The above statement creates an ASE atoms object, which has many helpful methods available. With the aid of the ASE atoms object you can get many important properties in single-line statements, e.g. atom positions in cartesian and fractional coordinates, the lattice parameters, the volume of the cell, reciprocal cell, as it's shown in the following example:
>>> structure = read('geometry.in')
>>> structure.get_positions()
array([[0.      , 0.      , 0.      ],
[0.889995, 0.889995, 0.889995]])
>>> structure.get_scaled_positions()
array([[0.  , 0.  , 0.  ],
[0.25, 0.25, 0.25]])
>>> structure.cell.cellpar()
array([ 2.517286,  2.517286,  2.517286, 60.      , 60.      , 60.      ])
>>> structure.get_volume()
11.279313897067997
>>> structure.cell.reciprocal()
Cell([[-0.28090045449693557, 0.2809004544969354, 0.28090045449693535], [0.2809004544969353, -0.2809004544969353, 0.2809004544969355], [0.28090045449693546, 0.28090045449693535, -0.28090045449693535]])


You can also modify it, for example change composition, lattice vectors, create a supercell, add magnetic moments to atoms and much more (cf. documentation):

# expand the structure volume by 15%, elongating each lattice vector by 1.15^(1/3) = 1.05
# with scaling the atomic coordinates
>>> structure.set_cell(structure.cell * 1.05, scale_atoms=True)
>>> structure
Atoms(symbols='C2', pbc=True, cell=[[0.0, 1.8689895, 1.8689895], [1.8689895, 0.0, 1.8689895], [1.8689895, 1.8689895, 0.0]])
>>> structure.get_scaled_positions()
array([[0.  , 0.  , 0.  ],
[0.25, 0.25, 0.25]])
# Make a 2x2x2 supercell
>>> structure *= (2, 2, 2)
>>> structure
Atoms(symbols='C16', pbc=True, cell=[[0.0, 3.737979, 3.737979], [3.737979, 0.0, 3.737979], [3.737979, 3.737979, 0.0]])
# Change one of the atoms to hydrogen
>>> structure.symbols[1] = 'H'
>>> structure
Atoms(symbols='CHC14', pbc=True, cell=[[0.0, 3.737979, 3.737979], [3.737979, 0.0, 3.737979], [3.737979, 3.737979, 0.0]])

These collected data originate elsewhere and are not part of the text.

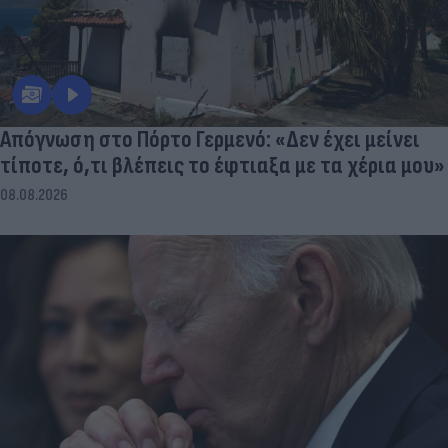
Απόγνωση στο Πόρτο Γερμενό: «Δεν έχει μείνει
τίποτε, ό,τι βλέπεις το έφτιαξα με τα χέρια μου»
08.08.2026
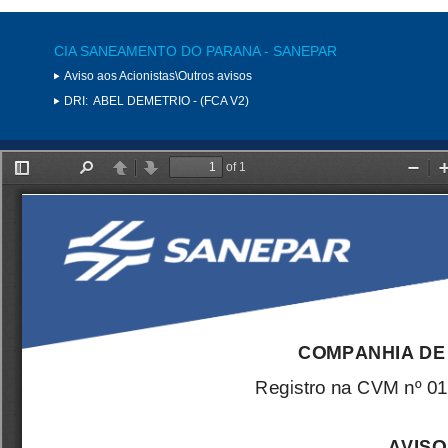
CIA SANEAMENTO DO PARANA - SANEPAR
Aviso aos Acionistas\Outros avisos
DRI:
ABEL DEMETRIO - (FCA V2)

Per-atom quantities, such as magnetic moments, should be set as an iterable with its length equal to the number of atoms. Collinear spin calculations require setting initial magnetic moments to drive the result away from the paramagnetic solution.

With the same syntax, you can also import geometries of different format (e.g. VASP, quantum espresso, etc.). The list of supported codes indicates whether the format is supported.

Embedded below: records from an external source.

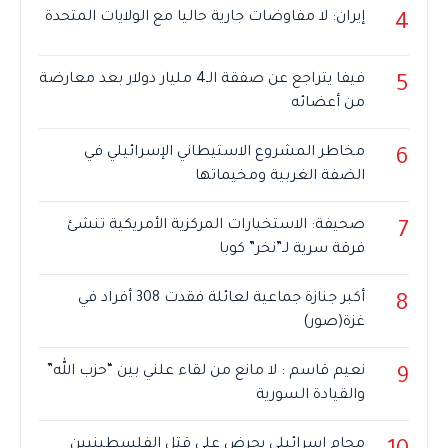
إيران: لا مفاوضات جارية حاليا مع الولايات المتحدة
4
فيفا يتراجع عن صفقة الـ4 مليار دولار بعد معارضة
5
من أعضائه
مخاطر المشروع الاستيطاني الإسرائيلي في
6
الضفة الغربية ومخيماتها
صحيفة: الاستخبارات المركزية الأمريكية تنشئ
7
فرقة سرية لـ”نخر” كوبا
أكبر جنازة جماعية لعائلة فقدت 308 أفراد في
8
غزة(صور)
نعيم قاسم : لا مانع من لقاء علني بين “حزب الله”
9
والقيادة السورية
محامٍ إسرائيلي يحرض على قتل الفلسطينيين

To learn all about the available Atoms object methods we refer to the ASE Getting started tutorial.

Writing FHI-aims geometry files is as simple as reading them

>>> structure.write('geometry-from-ase.in', scaled=True)
# If you look into your directory you'll find a new filed named geometry-from-ase.in!

This writes the atoms object structure to the file geometry.in in the aims format (determined by the file extension) in fractional coordinates. Format can also be passed explicitly:
>>> structure.write('POSCAR', format='aims', scaled=True)


This will print out the structure object in the POSCAR file in FHI-aims format.